For the records that follow, please set down exactly the lines between the one holding "De eddele tydt darmit" and the one holding "So wachte / dat dy de", inclusive, and only those.

Segment Start: INFORMATION GIVEN

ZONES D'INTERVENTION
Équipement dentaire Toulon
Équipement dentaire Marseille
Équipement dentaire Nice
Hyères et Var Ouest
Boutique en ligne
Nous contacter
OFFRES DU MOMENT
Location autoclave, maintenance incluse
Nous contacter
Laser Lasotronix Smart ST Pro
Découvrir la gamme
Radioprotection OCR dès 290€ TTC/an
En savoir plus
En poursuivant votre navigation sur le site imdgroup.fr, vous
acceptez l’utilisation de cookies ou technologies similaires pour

Segment End: INFORMATION GIVEN
Segment Start: INFORMATION GIVEN

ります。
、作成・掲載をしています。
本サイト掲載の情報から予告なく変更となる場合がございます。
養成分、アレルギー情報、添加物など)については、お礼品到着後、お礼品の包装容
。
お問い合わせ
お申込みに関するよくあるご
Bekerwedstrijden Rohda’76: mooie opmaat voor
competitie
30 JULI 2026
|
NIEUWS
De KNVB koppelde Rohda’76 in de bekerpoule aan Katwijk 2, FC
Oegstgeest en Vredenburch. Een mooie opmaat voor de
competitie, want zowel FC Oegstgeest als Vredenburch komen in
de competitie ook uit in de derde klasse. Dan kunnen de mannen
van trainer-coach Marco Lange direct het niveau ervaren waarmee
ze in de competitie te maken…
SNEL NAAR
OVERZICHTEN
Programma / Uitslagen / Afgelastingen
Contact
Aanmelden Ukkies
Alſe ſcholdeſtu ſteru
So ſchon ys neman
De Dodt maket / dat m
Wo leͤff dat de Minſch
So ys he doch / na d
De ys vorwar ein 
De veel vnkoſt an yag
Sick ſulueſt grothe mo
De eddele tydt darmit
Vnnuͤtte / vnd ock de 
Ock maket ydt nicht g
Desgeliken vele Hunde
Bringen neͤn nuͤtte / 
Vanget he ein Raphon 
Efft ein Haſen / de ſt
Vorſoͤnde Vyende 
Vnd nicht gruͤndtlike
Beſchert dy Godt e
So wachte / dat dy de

Segment End: INFORMATION GIVEN

RESPONSE TO THE EXERCISE =>
De eddele tydt darmit
Vnnuͤtte / vnd ock de 
Ock maket ydt nicht g
Desgeliken vele Hunde
Bringen neͤn nuͤtte / 
Vanget he ein Raphon 
Efft ein Haſen / de ſt
Vorſoͤnde Vyende 
Vnd nicht gruͤndtlike
Beſchert dy Godt e
So wachte / dat dy de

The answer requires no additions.